As part of our series about the “How To Use Digital Transformation To Take Your Company To The Next Level,” I had the pleasure of interviewing Clark Twiddy.
Clark is the President of Twiddy & Company, a hospitality and asset management firm along North Carolina’s Outer Banks. A second generation family business, Twiddy & Company has for more than 40 years brought vacationing families together in some of the finest homes in the country.
With more than 125 full-time staff, Twiddy & Company welcomes more than 250,000 guests a year to more than 1,000 different vacation homes. A veteran of the US Navy Clark also serves in a wide variety of civic and community roles.
Thank you so much for joining us in this interview series. Our readers would love to “get to know you” a bit better. Can you tell us a bit about your ‘backstory’ and how you got started?

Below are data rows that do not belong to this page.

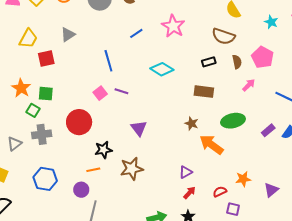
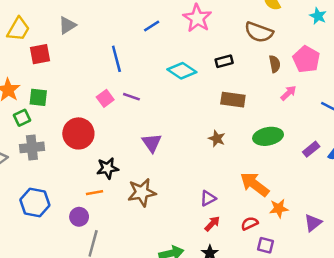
black rectangle: (209, 62) -> (224, 61), moved
green square: (33, 110) -> (22, 118), turned 32
orange arrow: (211, 145) -> (255, 184), moved

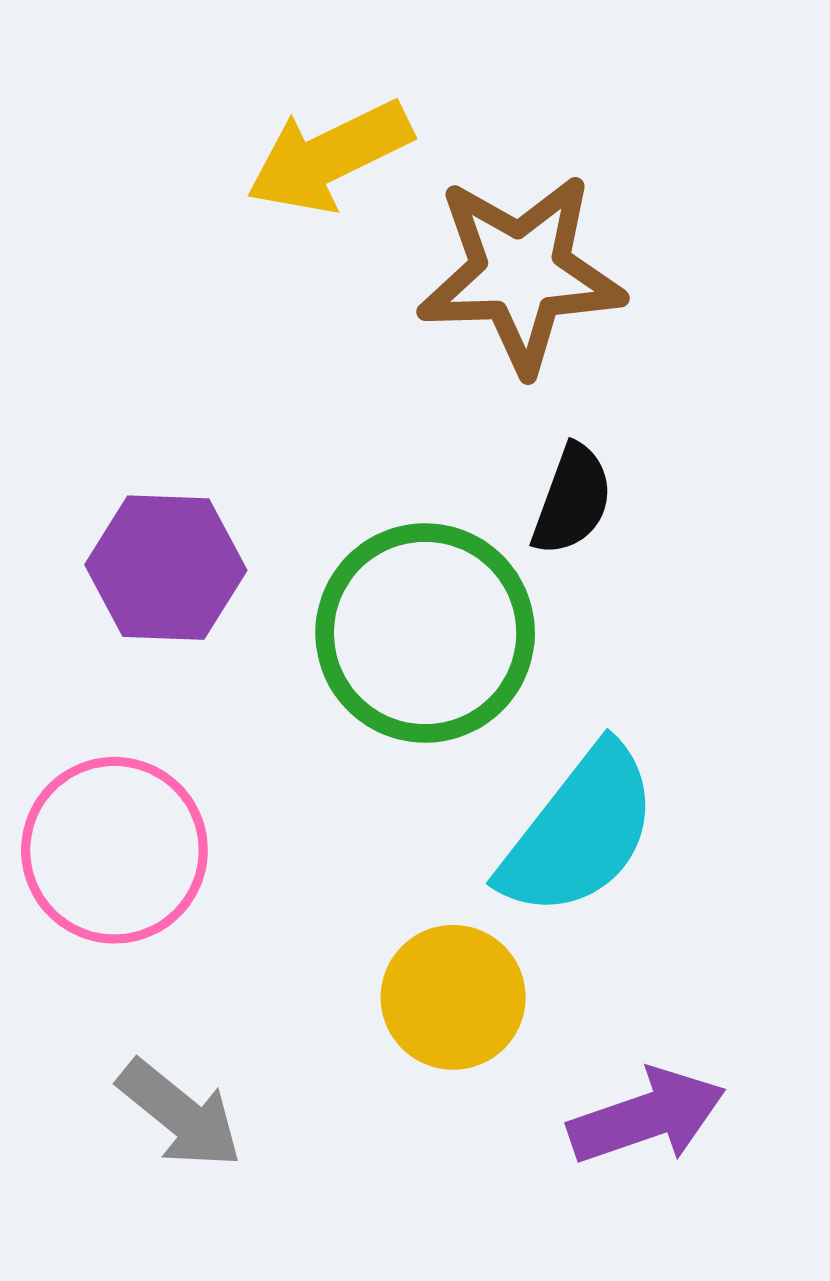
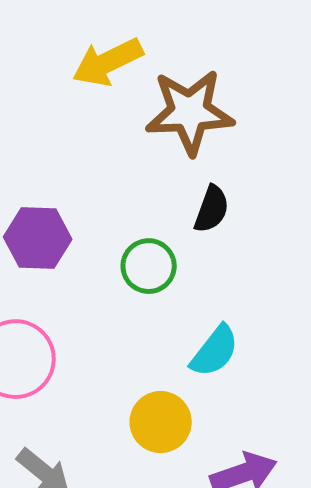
green circle: (425, 633) -> (149, 266), size x0.6
cyan semicircle: (579, 832) -> (215, 351), size x0.7

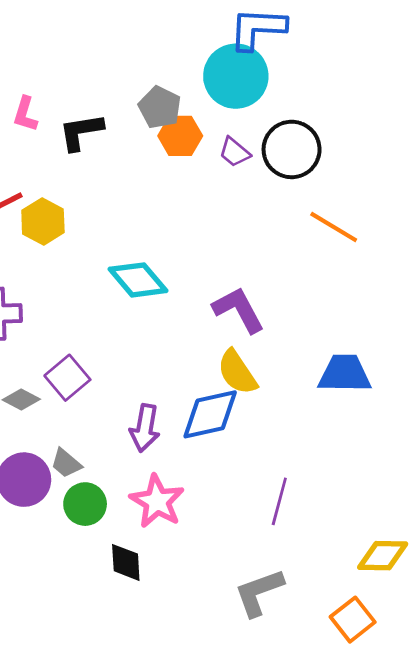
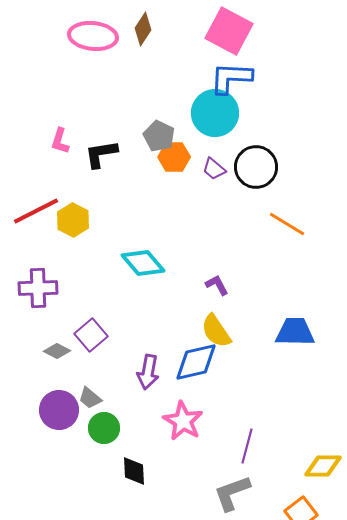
purple L-shape: (239, 310) -> (217, 285), size x0.6
pink star: (157, 501) -> (183, 421), moved
purple line: (279, 501) -> (247, 446), moved

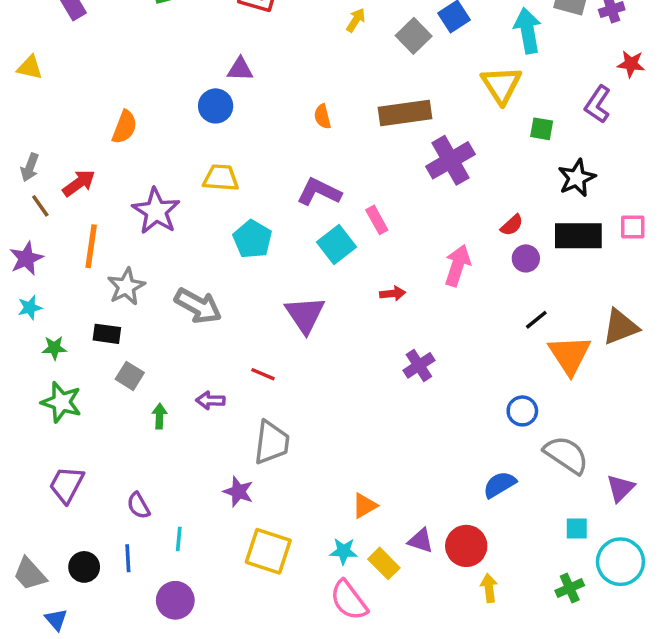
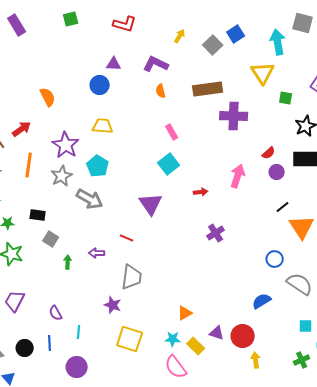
orange semicircle: (124, 127) -> (48, 97), turned -48
purple cross: (450, 160) -> (234, 116), turned 32
purple L-shape: (319, 192) -> (156, 64), moved
pink rectangle: (377, 220) -> (172, 132), moved
cyan pentagon: (252, 239) -> (98, 166), moved
gray star: (126, 287) -> (62, 176), moved

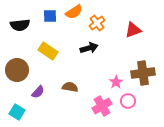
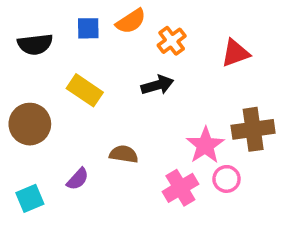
pink star: (116, 82) -> (205, 145), size x1.5
purple semicircle: (38, 92) -> (78, 179), moved
cyan square: (17, 112) -> (30, 198), turned 35

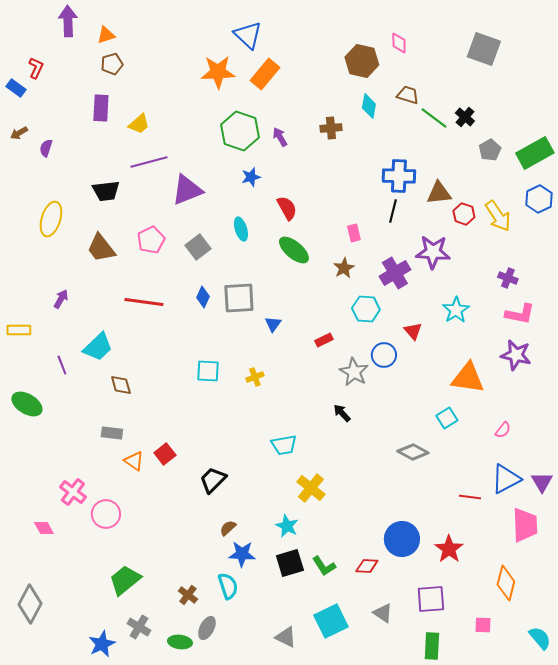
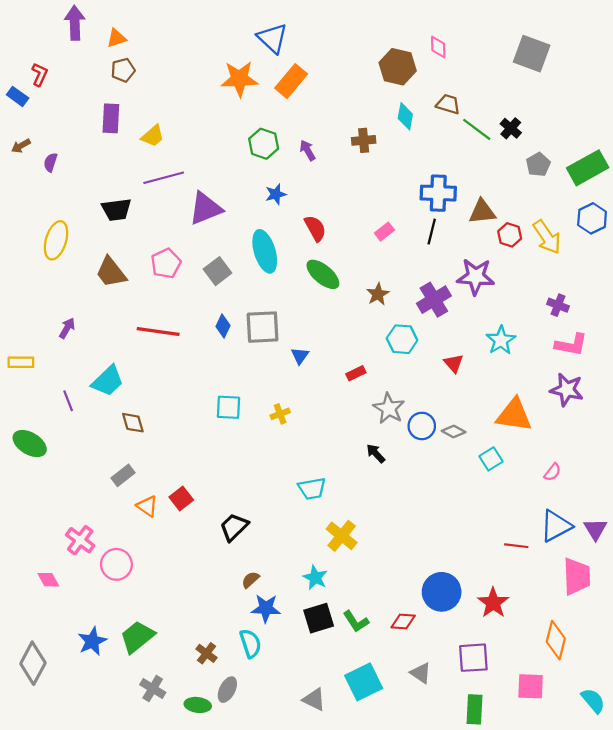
green hexagon: (240, 131) -> (264, 144), size x0.7
cyan ellipse: (241, 229) -> (265, 251), size x1.6
pink rectangle: (354, 233) -> (384, 232), moved, turned 66
blue circle: (384, 355) -> (422, 426), moved
gray rectangle: (112, 433) -> (123, 475), turned -45
gray diamond: (413, 452) -> (454, 431), moved, size x0.7
pink square: (483, 625) -> (531, 686), size x1.5
blue star: (102, 644) -> (92, 641), moved

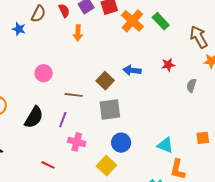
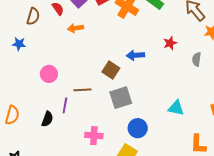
blue star: (19, 29) -> (19, 44), moved
orange arrow: (78, 33) -> (76, 28), turned 91
black semicircle: (34, 117) -> (47, 119), size x0.7
purple line: (63, 120) -> (65, 105), moved
cyan triangle: (165, 145) -> (176, 108), moved

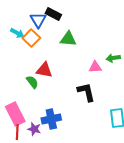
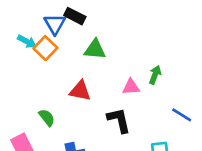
green arrow: (113, 58) -> (155, 75), turned 120
red triangle: (44, 70) -> (80, 91), moved
green semicircle: (32, 82) -> (47, 118), moved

I work in the same place I grew up and although I genuinely consider it to be paradise I took the long way back home-I was fortunate to be able to join the Navy after college and lived all over the world. After graduate school, I was able to come back home and work in a business that was built on getting things right. I get to work in a family business, alongside wonderful people, and help our customers create some of the best family memories of their lives. As a side note, don’t underestimate the power of the GI Bill — in my mind, it’s the best investment the US government has ever made.
Can you share a story about the funniest mistake you made when you were first starting? Can you tell us what lessons or ‘take aways’ you learned from that?

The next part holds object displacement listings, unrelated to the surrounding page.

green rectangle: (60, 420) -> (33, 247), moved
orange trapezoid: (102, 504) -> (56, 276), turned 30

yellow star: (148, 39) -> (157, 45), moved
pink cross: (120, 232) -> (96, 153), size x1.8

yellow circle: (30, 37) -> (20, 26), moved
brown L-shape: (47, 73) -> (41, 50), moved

I make more mistakes by 9 AM than most people do all day so I’ll pick one of the funny and more recent ones — I recently joined a Zoom conference in a hurry and had a speaking role early in the session. I gave what I thought was a great story and great context to get us started and watched several thumbs-up from the audience. I asked for any comments before I turned it over to the team and just as I started to relax the moderator mentioned that “Clark’s comments, even though they were meant for a different audience, nevertheless apply to all of us.” That was her polite way of saying I had the wrong comments — in fact, in my haste I had grabbed the wrong notes and gave the wrong remarks. I was mortified, of course, and the lesson has unfortunately been an enduring one for me — slow down, take five minutes, and take a deep breath. Preparation, in a time when so many of us are rushed, is the “skills gap” between the professional and the amateur.
None of us are able to achieve success without some help along the way. Is there a particular person who you are grateful towards who helped get you to where you are? Can you share a story?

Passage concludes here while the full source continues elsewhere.